Head of School’s Notebook — Inquiry Question

May 17, 2019

We held our annual Inquiry Day last Monday, during which fifteen seniors presented anywhere from a trimester to a year’s worth of work on projects of their own design. Their guiding questions tell us a good deal about the scale of their ambition: What is race? Can we stop aging? Who lives outside of nation states? What does our brain see? Is there some new significance to the media in the modern context, to clothing styles, to the melting ice caps? Will we travel beyond our solar system? Will drones be our means of future transport? Can our planet sustain its population? How do we fight disease? What is art? Poetry? Music? How do we predict the unpredictable?

Answering such questions (or just trying to) inspires the construction of pathways to some form of knowing. And next year we will build new pathways, only in a different direction.

That direction came to me over breakfast, over many of them actually, as I followed my custom and perused the newspaper. Doing so this morning led me to articles on the recent elections in South Africa, some friction between France and Germany on trade, continued antagonism between the U.S. and Iran, tariff battles, controversy over eligibility rulings for intersex athletes, the impact of austerity measures in Great Britain, a TV show that puts together South Koreans and defectors and escapees from the North, an aboriginal tribe in Australia suing the government for failing to address climate change, Disney’s purchase of the FOX network, a recent report on the extinction rate of species on the planet, and Google’s position on the relationship between data and personal privacy.

No doubt I could have found lots more news and even some articles contradicting those I read in the New York Times, which leads to the question, our inquiry question, “What is the news of the world?”

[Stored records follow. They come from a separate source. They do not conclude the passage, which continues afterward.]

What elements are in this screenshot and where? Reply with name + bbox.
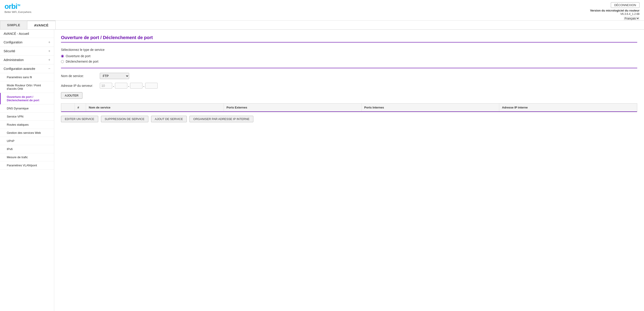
ajout-service-button[interactable]: AJOUT DE SERVICE: [151, 116, 187, 122]
expand-icon-administration: +: [48, 58, 50, 62]
sidebar-label-service-vpn: Service VPN: [7, 115, 24, 118]
expand-icon-securite: +: [48, 49, 50, 53]
radio-ouverture-label: Ouverture de port: [66, 54, 90, 58]
col-ports-internes: Ports Internes: [362, 104, 499, 111]
header-right: DÉCONNEXION Version du micrologiciel du …: [590, 2, 640, 20]
sidebar-item-mesure-trafic[interactable]: Mesure de trafic: [0, 153, 54, 161]
ip-dot-2: .: [128, 84, 129, 88]
expand-icon-configuration-avancee: −: [48, 67, 50, 71]
sidebar-item-configuration[interactable]: Configuration +: [0, 38, 54, 47]
sidebar-label-dns-dynamique: DNS Dynamique: [7, 107, 29, 110]
organiser-ip-button[interactable]: ORGANISER PAR ADRESSE IP INTERNE: [190, 116, 253, 122]
sidebar-label-routes-statiques: Routes statiques: [7, 123, 29, 126]
suppression-service-button[interactable]: SUPPRESSION DE SERVICE: [101, 116, 148, 122]
sidebar-item-upnp[interactable]: UPnP: [0, 137, 54, 145]
sidebar-item-parametres-sans-fil[interactable]: Paramètres sans fil: [0, 73, 54, 81]
sidebar-label-parametres-sans-fil: Paramètres sans fil: [7, 76, 32, 79]
ajouter-button[interactable]: AJOUTER: [61, 92, 82, 99]
ip-octet-2[interactable]: [115, 83, 127, 89]
ip-address-row: Adresse IP du serveur: . . .: [61, 83, 637, 89]
sidebar-label-administration: Administration: [4, 58, 24, 62]
sidebar-item-avance-accueil[interactable]: AVANCÉ - Accueil: [0, 30, 54, 38]
ip-octet-4[interactable]: [145, 83, 158, 89]
sidebar-label-upnp: UPnP: [7, 139, 14, 143]
logo-text: orbi: [4, 2, 17, 11]
ip-octet-3[interactable]: [130, 83, 142, 89]
radio-ouverture-port[interactable]: Ouverture de port: [61, 54, 637, 58]
sidebar-label-mesure-trafic: Mesure de trafic: [7, 156, 28, 159]
bottom-buttons: EDITER UN SERVICE SUPPRESSION DE SERVICE…: [61, 116, 637, 122]
radio-declenchement-input[interactable]: [61, 60, 64, 63]
col-adresse-ip-interne: Adresse IP interne: [499, 104, 637, 111]
ajouter-row: AJOUTER: [61, 92, 637, 99]
tab-avance[interactable]: AVANCÉ: [27, 21, 56, 29]
sidebar-label-ouverture-port: Ouverture de port / Déclenchement de por…: [7, 95, 50, 102]
header: orbiTM Better WiFi, Everywhere. DÉCONNEX…: [0, 0, 644, 21]
radio-ouverture-input[interactable]: [61, 55, 64, 58]
sidebar-label-avance-accueil: AVANCÉ - Accueil: [4, 32, 29, 36]
firmware-info: Version du micrologiciel du routeur V6.3…: [590, 9, 640, 16]
expand-icon-configuration: +: [48, 40, 50, 44]
ip-fields: . . .: [100, 83, 158, 89]
main-layout: AVANCÉ - Accueil Configuration + Sécurit…: [0, 30, 644, 311]
logo-tagline: Better WiFi, Everywhere.: [4, 11, 32, 13]
sidebar-label-configuration-avancee: Configuration avancée: [4, 67, 35, 71]
service-type-label: Sélectionnez le type de service: [61, 48, 637, 52]
sidebar-label-parametres-vlan: Paramètres VLAN/pont: [7, 164, 37, 167]
table-header: # Nom de service Ports Externes Ports In…: [61, 104, 637, 112]
logo-area: orbiTM Better WiFi, Everywhere.: [4, 2, 32, 13]
sidebar: AVANCÉ - Accueil Configuration + Sécurit…: [0, 30, 54, 311]
sidebar-label-mode-routeur: Mode Routeur Orbi / Point d'accès Orbi: [7, 84, 50, 90]
language-select[interactable]: Français English: [590, 17, 640, 20]
sidebar-item-ipv6[interactable]: IPv6: [0, 145, 54, 153]
sidebar-item-administration[interactable]: Administration +: [0, 56, 54, 64]
ip-dot-1: .: [113, 84, 114, 88]
sidebar-item-mode-routeur[interactable]: Mode Routeur Orbi / Point d'accès Orbi: [0, 81, 54, 93]
content-area: Ouverture de port / Déclenchement de por…: [54, 30, 644, 311]
sidebar-item-routes-statiques[interactable]: Routes statiques: [0, 121, 54, 129]
ip-dot-3: .: [144, 84, 144, 88]
radio-group: Ouverture de port Déclenchement de port: [61, 54, 637, 63]
col-ports-externes: Ports Externes: [224, 104, 362, 111]
port-table: # Nom de service Ports Externes Ports In…: [61, 103, 637, 112]
sidebar-item-ouverture-port[interactable]: Ouverture de port / Déclenchement de por…: [0, 93, 54, 104]
page-title: Ouverture de port / Déclenchement de por…: [61, 35, 637, 43]
service-name-select[interactable]: FTP HTTP HTTPS SMTP POP3: [100, 73, 129, 79]
sidebar-item-gestion-services-web[interactable]: Gestion des services Web: [0, 129, 54, 137]
service-name-label: Nom de service:: [61, 74, 97, 78]
ip-address-label: Adresse IP du serveur:: [61, 84, 97, 88]
sidebar-item-configuration-avancee[interactable]: Configuration avancée −: [0, 64, 54, 73]
logo-tm: TM: [17, 4, 20, 7]
sidebar-item-securite[interactable]: Sécurité +: [0, 47, 54, 56]
tab-simple[interactable]: SIMPLE: [0, 21, 27, 29]
language-dropdown[interactable]: Français English: [624, 17, 640, 20]
sidebar-label-ipv6: IPv6: [7, 147, 13, 151]
sidebar-item-service-vpn[interactable]: Service VPN: [0, 113, 54, 121]
sidebar-label-securite: Sécurité: [4, 49, 15, 53]
firmware-label: Version du micrologiciel du routeur: [590, 9, 640, 12]
service-name-row: Nom de service: FTP HTTP HTTPS SMTP POP3: [61, 73, 637, 79]
logo: orbiTM: [4, 2, 32, 11]
radio-declenchement-label: Déclenchement de port: [66, 60, 98, 63]
section-divider: [61, 68, 637, 68]
editer-service-button[interactable]: EDITER UN SERVICE: [61, 116, 98, 122]
sidebar-item-parametres-vlan[interactable]: Paramètres VLAN/pont: [0, 161, 54, 170]
sidebar-label-gestion-services-web: Gestion des services Web: [7, 131, 41, 134]
sidebar-label-configuration: Configuration: [4, 41, 22, 44]
col-number: #: [75, 104, 86, 111]
col-checkbox: [61, 104, 75, 111]
tab-bar: SIMPLE AVANCÉ: [0, 21, 644, 30]
radio-declenchement-port[interactable]: Déclenchement de port: [61, 60, 637, 63]
deconnexion-button[interactable]: DÉCONNEXION: [611, 2, 640, 8]
sidebar-item-dns-dynamique[interactable]: DNS Dynamique: [0, 104, 54, 113]
col-service-name: Nom de service: [86, 104, 224, 111]
firmware-version: V6.3.6.4_1.2.68: [620, 13, 640, 16]
ip-octet-1[interactable]: [100, 83, 112, 89]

The answer may not be—and arguably should not be—what we read in a newspaper or find on a website. Maybe it’s some discovery made in a lab, some artifact found underground, some vision of the universe captured through a telescope, the next great novel, the questionable ending of Game of Thrones, or the rise of nationalism. It could be the amalgamation and consolidation of a host of related events or behaviors or attitudes. The only requirement is that the “news” be global at least.

To get us thinking, we will read Paulette Jiles’ appropriately named novel, News of the World. Set in the American West over a century ago, it follows the journey of Captain Jefferson Kidd, an ex-soldier who travels the plains reading newspapers for townsfolk, and Johanna, a young girl who has lived among the Kiowa since infancy but has been forced, under the auspices of a new treaty, to be returned to her relatives, a fate she is determined to avoid. Like all great western yarns News of the World is full of adventure, good guys and bad guys, a gunfight or two, unexpected twists and some really great writing. It is also the ideal catalyst as we consider the larger question of our world and what is worthy to be called news.